_The task_. Emit a verbatim copy of the lines below from the line with "fast time controls." through the line with "Space is costly, don’t lose it!", excluding pictures and everything outside that range.

_Information shown_.
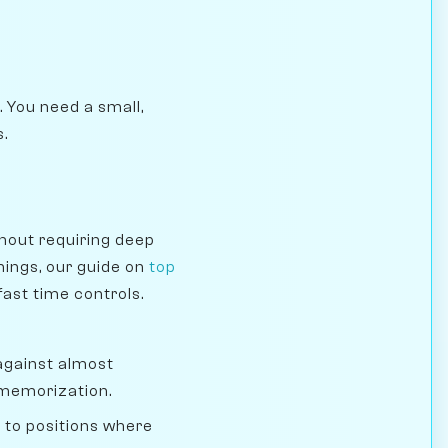
. You need a small,
s.
thout requiring deep
nings, our guide on
top
fast time controls.
 against almost
 memorization.
s to positions where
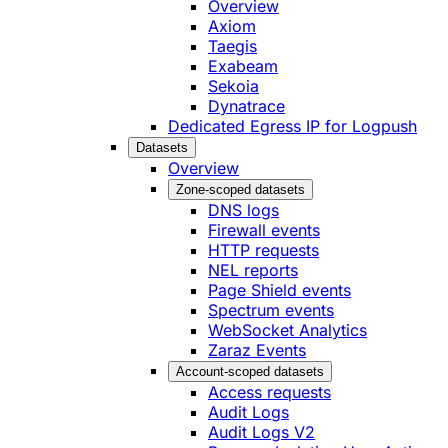
Overview
Axiom
Taegis
Exabeam
Sekoia
Dynatrace
Dedicated Egress IP for Logpush
Datasets
Overview
Zone-scoped datasets
DNS logs
Firewall events
HTTP requests
NEL reports
Page Shield events
Spectrum events
WebSocket Analytics
Zaraz Events
Account-scoped datasets
Access requests
Audit Logs
Audit Logs V2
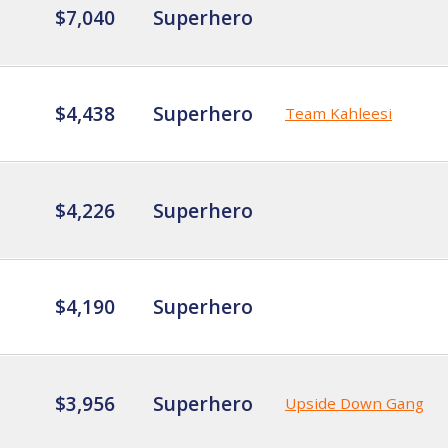
$7,040
Superhero
$4,438
Superhero
Team Kahleesi
$4,226
Superhero
$4,190
Superhero
$3,956
Superhero
Upside Down Gang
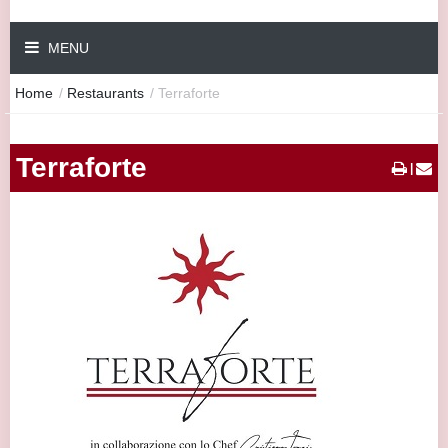
MENU
Home
/
Restaurants
/
Terraforte
Terraforte
|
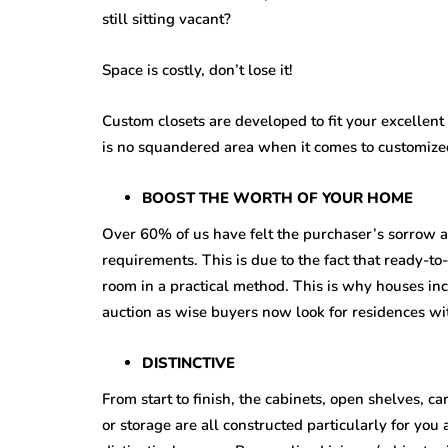
still sitting vacant?
Space is costly, don’t lose it!
Custom closets are developed to fit your excellen
is no squandered area when it comes to customized
BOOST THE WORTH OF YOUR HOME
Over 60% of us have felt the purchaser’s sorrow a
requirements. This is due to the fact that ready-to-
room in a practical method. This is why houses inc
auction as wise buyers now look for residences wit
DISTINCTIVE
From start to finish, the cabinets, open shelves, c
or storage are all constructed particularly for you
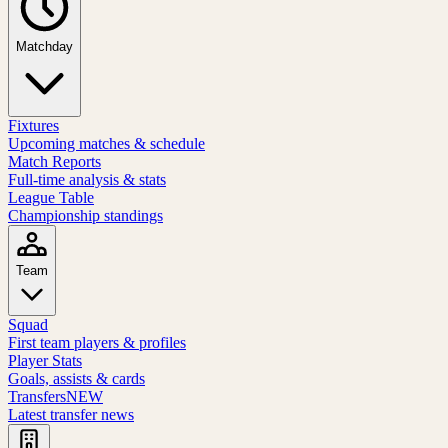
Matchday
Fixtures
Upcoming matches & schedule
Match Reports
Full-time analysis & stats
League Table
Championship standings
Team
Squad
First team players & profiles
Player Stats
Goals, assists & cards
Transfers
NEW
Latest transfer news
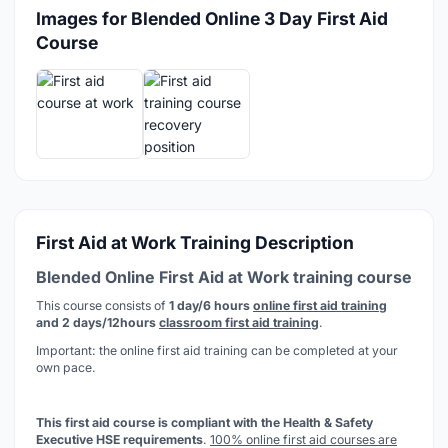
Images for Blended Online 3 Day First Aid
Course
First Aid at Work Training Description
Blended Online First Aid at Work training course
This course consists of
1 day/6 hours
online first aid training
and 2 days/12hours
classroom first aid training
.
Important: the online first aid training can be completed at your
own pace.
This first aid course is compliant with the Health & Safety
Executive HSE requirements
.
100% online first aid courses are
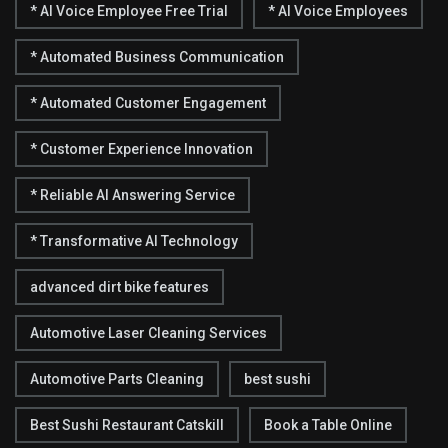
* AI Voice Employee Free Trial
* AI Voice Employees
* Automated Business Communication
* Automated Customer Engagement
* Customer Experience Innovation
* Reliable AI Answering Service
* Transformative AI Technology
advanced dirt bike features
Automotive Laser Cleaning Services
Automotive Parts Cleaning
best sushi
Best Sushi Restaurant Catskill
Book a Table Online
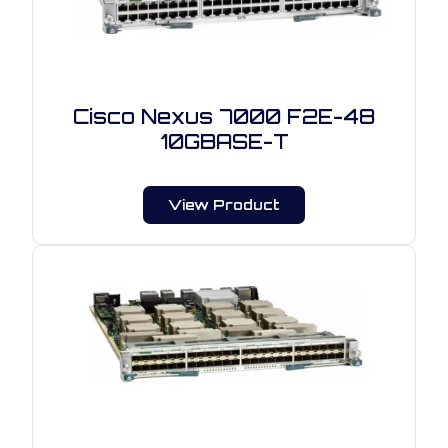
Cisco Nexus 7000 F2E-48
10GBASE-T
View Product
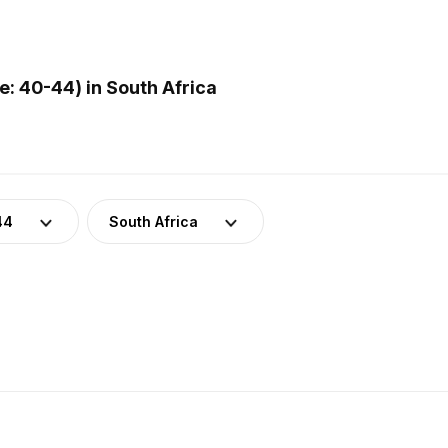
: 40-44) in South Africa
44
South Africa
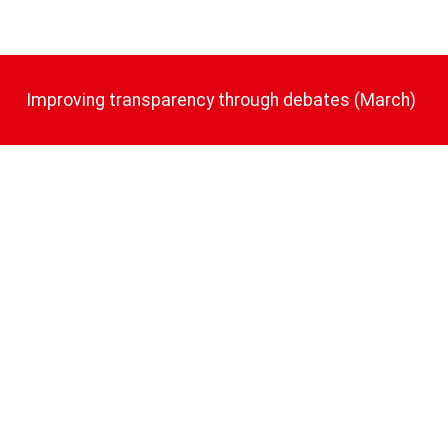
Improving transparency through debates (March)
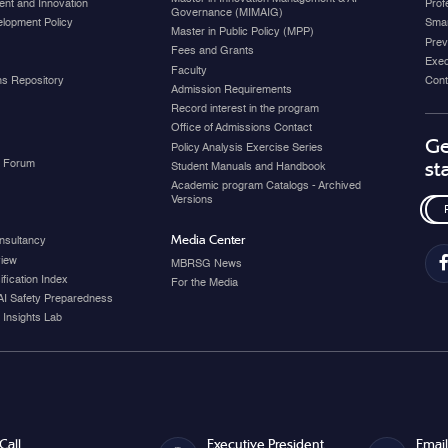
nt and Innovation
Prof
Governance (MIMAIG)
elopment Policy
Smar
Master in Public Policy (MPP)
Prev
Fees and Grants
Exec
Faculty
ons Repository
Cont
Admission Requirements
Record interest in the program
Office of Admissions Contact
Ge
Policy Analysis Exercise Series
y Forum
st
Student Manuals and Handbook
Academic program Catalogs - Archived
Versions
Media Center
nsultancy
view
MBRSG News
fication Index
For the Media
AI Safety Preparedness
 Insights Lab
Call
Executive President
Email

_Task output_.
fast time controls.
 against almost
 memorization.
s to positions where
Overview
Axiom
Taegis
Exabeam
Sekoia
Dynatrace
Dedicated Egress IP for Logpush
Datasets
Overview
Zone-scoped datasets
DNS logs
Firewall events
HTTP requests
NEL reports
Page Shield events
Spectrum events
WebSocket Analytics
Zaraz Events
Account-scoped datasets
Access requests
Audit Logs
Audit Logs V2
$7,040
Superhero
$4,438
Superhero
Team Kahleesi
$4,226
Superhero
$4,190
Superhero
$3,956
Superhero
Upside Down Gang
MENU
Home
/
Restaurants
/
Terraforte
Terraforte
|
still sitting vacant?
Space is costly, don’t lose it!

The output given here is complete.